Remember when Google first introduced featured snippets to Search? For specific queries, Google displays a snippet of content from web pages on the results page, answering the user’s question right away. This means users don’t need to click through to a website to get the answer they’re looking for. The introduction of featured snippets caused quite a stir among website owners and SEO experts who depend on generating traffic from search queries.
However, the kind of queries that trigger featured snippets are generally low-value searches like “what is X” or “what’s the weather like in New York”. Anyone who wants in-depth information or a comprehensive weather report is still going to click through, and those who don’t were never all that valuable in the first place.
You might find it’s a similar story with generative AI tools, but you’ll need the data to prove it.
Pause Before You Leap
This is a time of uncertainty for website owners and publishers, who are understandably perturbed by the rise of AI technology and the idea of bots using their content to generate responses instantly. But let’s not rush into any drastic measures. AI technology is a rapidly evolving field, and we should take this opportunity to observe how things progress and analyze the potential threats and opportunities AI brings to the table.

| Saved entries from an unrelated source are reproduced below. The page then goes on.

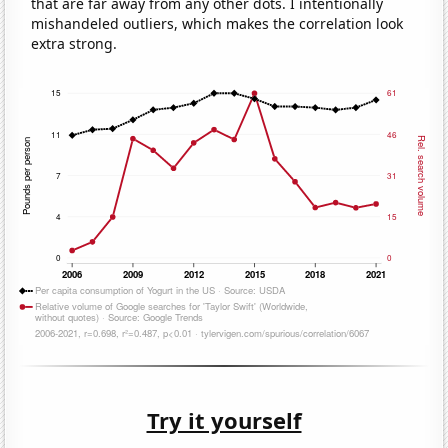
that are far away from any other dots. I intentionally
mishandeled outliers, which makes the correlation look
extra strong.
Try it yourself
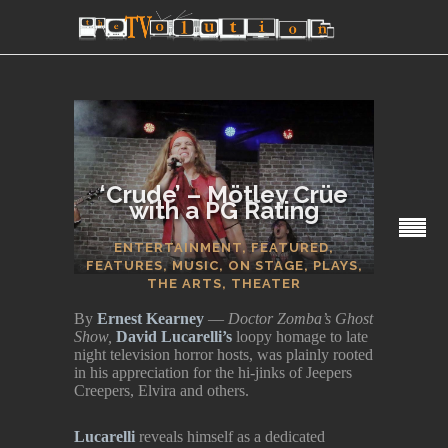
‘Crude’ – Mötley Crüe
with a PG Rating
SECTIONS
ENTERTAINMENT
,
FEATURED
,
FEATURES
,
MUSIC
,
ON STAGE
,
PLAYS
,
THE ARTS
,
THEATER
By
Ernest Kearney
—
Doctor Zomba’s Ghost
Show,
David Lucarelli’s
loopy homage to late
night television horror hosts, was plainly rooted
in his appreciation for the hi-jinks of Jeepers
Creepers, Elvira and others.
Lucarelli
reveals himself as a dedicated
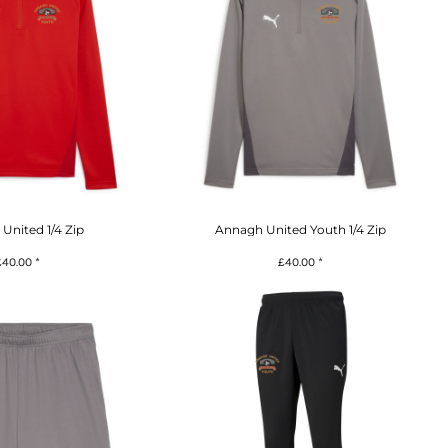
United 1/4 Zip
Annagh United Youth 1/4 Zip
£40.00
*
£40.00
*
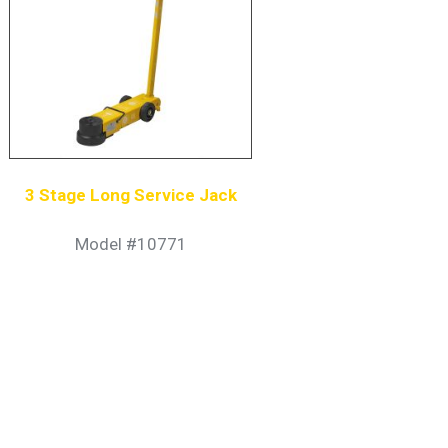
3 Stage Long Service Jack
Model #10771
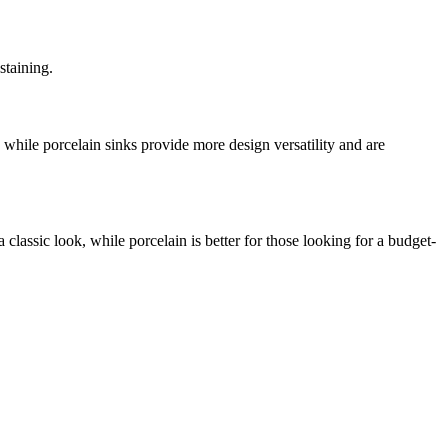
staining.
, while porcelain sinks provide more design versatility and are
 classic look, while porcelain is better for those looking for a budget-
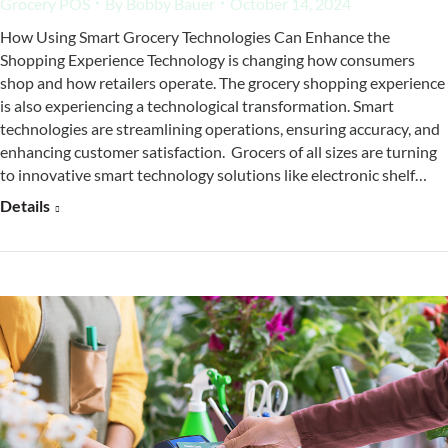
Grocery POS
By
Bobby Bauer
October 14, 2024
How Using Smart Grocery Technologies Can Enhance the
Shopping Experience Technology is changing how consumers
shop and how retailers operate. The grocery shopping experience
is also experiencing a technological transformation. Smart
technologies are streamlining operations, ensuring accuracy, and
enhancing customer satisfaction. Grocers of all sizes are turning
to innovative smart technology solutions like electronic shelf…
Details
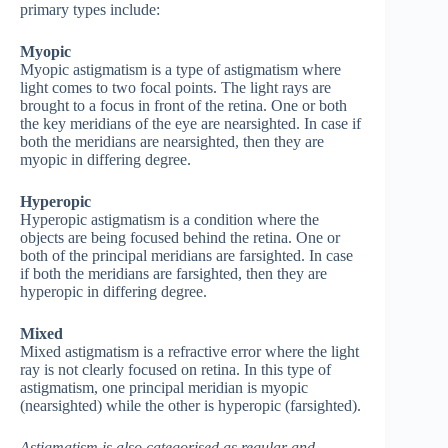
primary types include:
Myopic
Myopic astigmatism is a type of astigmatism where
light comes to two focal points. The light rays are
brought to a focus in front of the retina. One or both
the key meridians of the eye are nearsighted. In case if
both the meridians are nearsighted, then they are
myopic in differing degree.
Hyperopic
Hyperopic astigmatism is a condition where the
objects are being focused behind the retina. One or
both of the principal meridians are farsighted. In case
if both the meridians are farsighted, then they are
hyperopic in differing degree.
Mixed
Mixed astigmatism is a refractive error where the light
ray is not clearly focused on retina. In this type of
astigmatism, one principal meridian is myopic
(nearsighted) while the other is hyperopic (farsighted).
Astigmatism is also categorised as regular and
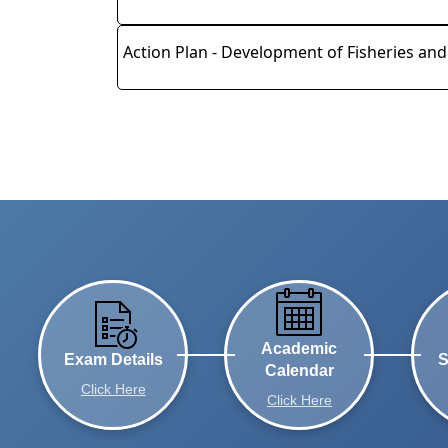
Action Plan - Development of Fisheries an
Academic
Exam Details
S
Calendar
Click Here
Click Here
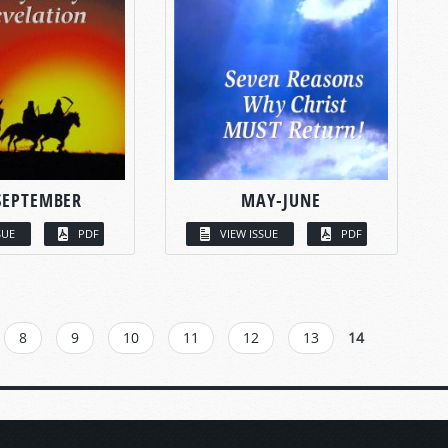
SEPTEMBER
MAY-JUNE
SUE
PDF
VIEW ISSUE
PDF
8
9
10
11
12
13
14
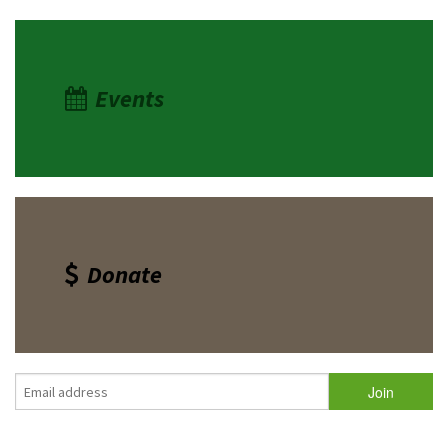
Events
Donate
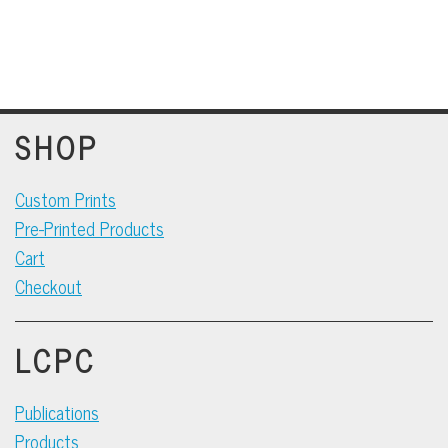
SHOP
Custom Prints
Pre-Printed Products
Cart
Checkout
LCPC
Publications
Products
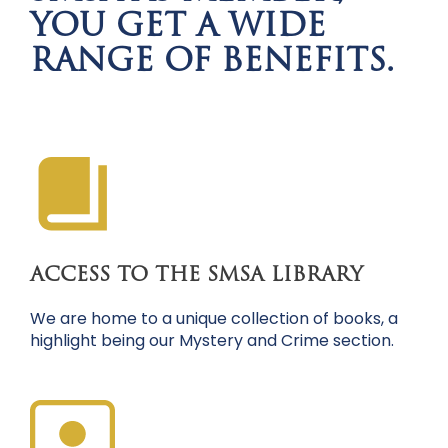
YOU GET A WIDE
RANGE OF BENEFITS.
ACCESS TO THE SMSA LIBRARY
We are home to a unique collection of books, a
highlight being our Mystery and Crime section.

It’s clear that the current system, which exploits content creators’ work to replace them, isn’t sustainable. Whether it’s tech giants like Google and OpenAI that change their approach or governments stepping in with new regulations, something’s got to give. As the negative implications of AI chatbots on content creation become more apparent, website owners and content creators can use these challenges to their advantage.